On the outskirts of a small town Mirny in eastern Siberia, there’s a Mirny mine which is also referred to as Mir mine. Next to Bingham Copper Mine in Utah, this former diamond mine is the second largest excavated hole in the world. Now inactive, the mine is nearly 1722 feet deep and 3900 ft wide.
In June 1955, the Soviet geologists, Yuri Khabardin, Ekaterina Elagina & Viktor Avdeenko, found diamond-bearing deposits during the large Amakinsky Expedition in Yakut ASSR. The three geologists unearthed pipes of igneous rock kimberlite which sometimes contains diamonds.
After many failed excavations in the 1940s and 1950s, this was the second successful exploration after the Zarnitsa mine in 1954. In 1957, the geologist Yuri Khabardin was also honored with the Lenin Prize, one of the prestigious awards in the Soviet Union.
In 1957, the development of mine began in extremely harsh climatic conditions. The mining was hard because the ground stayed frozen in the seven winter months of the year. And at the time of summers, it turned into slush.
The buildings had to be built on piles to prevent them from sinking which could be caused due to the building’s warmth that melting the permafrost. The primary processing plant was constructed, 20 km away from mine, on better ground.
In winters, the jet engines were used by workers to defrost and dig out the permafrost. They sometimes blasted it with dynamite to get to the kimberlite. The whole mine was covered during the night for preventing machinery from freezing.
During the 1960s, the mine was producing 10,000,000 carats of diamond every year, of which nearly 20% was of gem quality. The yield dwindled to 2 carats per tonne & the production rate reached 2,000,000 carats per year near its bottom.
On 23 December 1980, the "26th Congress of the Communist Party of the Soviet Union" was the largest diamond ever discovered in the mine. This fancy lemon yellow raw diamond weighed 342.5 carats. In the 1990s, mine operation was put on halt at a depth of 340 m after the pit bottom became flooded but resumed later.

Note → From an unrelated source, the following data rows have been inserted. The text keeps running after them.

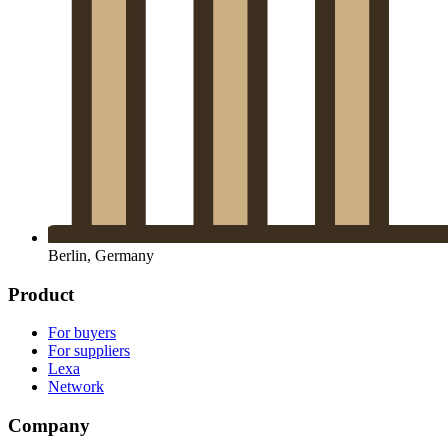
Berlin, Germany
Product
For buyers
For suppliers
Lexa
Network
Company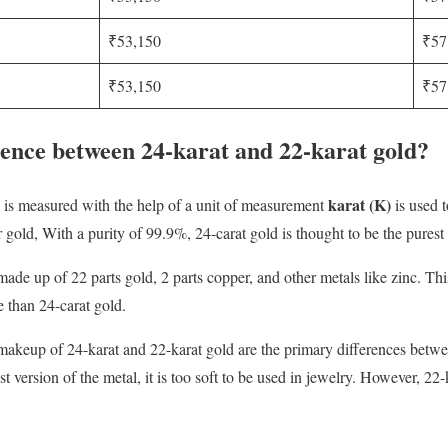
₹53,150
₹57
₹53,150
₹57
rence between 24-karat and 22-karat gold?
karat (K)
ld is measured with the help of a unit of measurement
is used t
 gold, With a purity of 99.9%, 24-carat gold is thought to be the purest
 made up of 22 parts gold, 2 parts copper, and other metals like zinc. T
e than 24-carat gold.
d makeup of 24-karat and 22-karat gold are the primary differences bet
est version of the metal, it is too soft to be used in jewelry. However, 22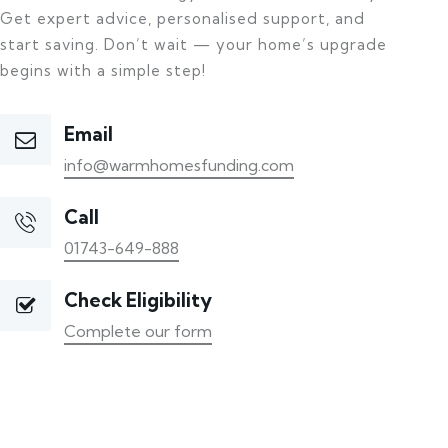
Get expert advice, personalised support, and
start saving. Don’t wait — your home’s upgrade
begins with a simple step!
Email
info@warmhomesfunding.com
Call
01743-649-888
Check Eligibility
Complete our form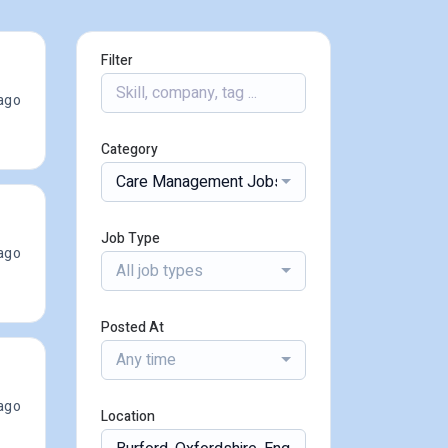
Filter
ago
Category
Care Management Jobs
Job Type
ago
All job types
Posted At
Any time
ago
Location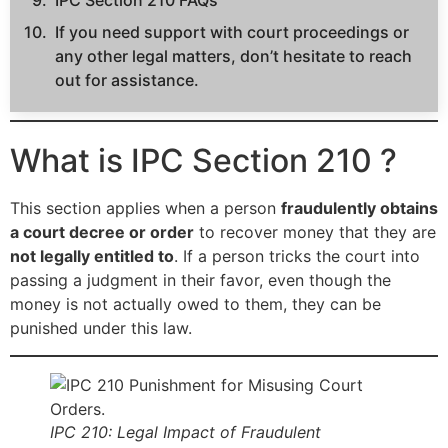
IPC Section 210 FAQs
If you need support with court proceedings or
any other legal matters, don’t hesitate to reach
out for assistance.
What is IPC Section 210 ?
This section applies when a person
fraudulently obtains
a court decree or order
to recover money that they are
not legally entitled to
. If a person tricks the court into
passing a judgment in their favor, even though the
money is not actually owed to them, they can be
punished under this law.
IPC 210: Legal Impact of Fraudulent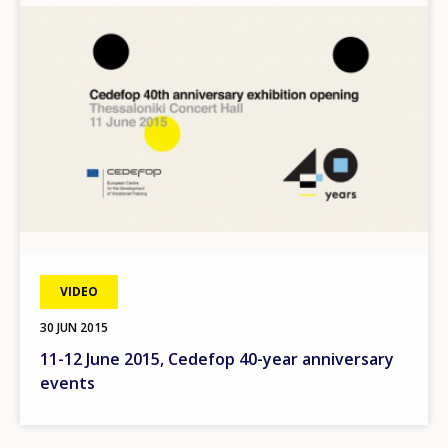
VIDEO
30 JUN 2015
11-12 June 2015, Cedefop 40-year anniversary
events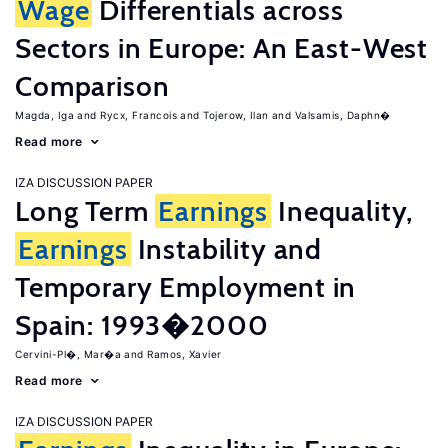
Wage
Differentials across
Sectors in Europe: An East-West
Comparison
Magda, Iga
Rycx, Francois
Tojerow, Ilan
Valsamis, Daphn�
Read more
IZA DISCUSSION PAPER
Long Term
Earnings
Inequality,
Earnings
Instability and
Temporary Employment in
Spain: 1993�2000
Cervini-Pl�, Mar�a
Ramos, Xavier
Read more
IZA DISCUSSION PAPER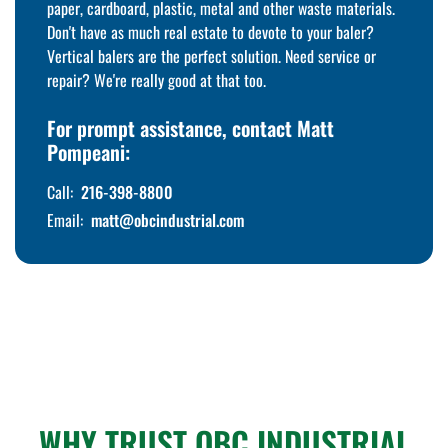
paper, cardboard, plastic, metal and other waste materials.
Don't have as much real estate to devote to your baler?
Vertical balers are the perfect solution. Need service or
repair? We're really good at that too.
For prompt assistance, contact Matt
Pompeani:
Call:
216-398-8800
Email:
matt@obcindustrial.com
WHY TRUST OBC INDUSTRIAL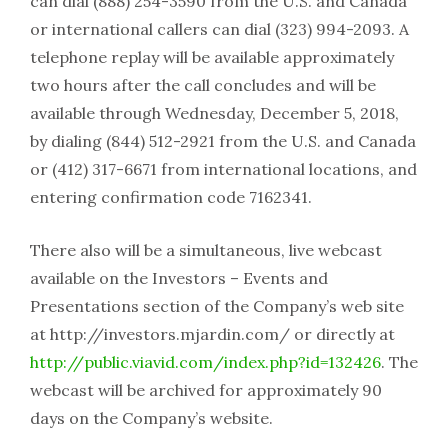
can dial (888) 254-3590 from the U.S. and Canada
or international callers can dial (323) 994-2093. A
telephone replay will be available approximately
two hours after the call concludes and will be
available through Wednesday, December 5, 2018,
by dialing (844) 512-2921 from the U.S. and Canada
or (412) 317-6671 from international locations, and
entering confirmation code 7162341.
There also will be a simultaneous, live webcast
available on the Investors – Events and
Presentations section of the Company’s web site
at http://investors.mjardin.com/ or directly at
http://public.viavid.com/index.php?id=132426
. The
webcast will be archived for approximately 90
days on the Company’s website.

The former Mir mine was the first and largest diamond mine developed in Soviet Russia. Closed in June 2001, the mine stood operational for 44 years. Post the USSR collapse in the 1990s, the Sakha diamond company operated the mines reporting annual profits of over $600 million from diamond sales.
Later, the largest diamond mining company of Russia ‘Alrosa’ operated the mine employing 3,600 workers. In the 1970s, the construction work of a network of tunnels for underground diamond recovery started. Until 1999, the project operated only as an underground mine.
For stabilization of the abandoned surface mine pit, the bottom was covered by a 45m thick rubble layer. And soon after underground operations started, the project lasted for nearly 27 years. The mining stopped in 2004 with a permanent shut down in 2011.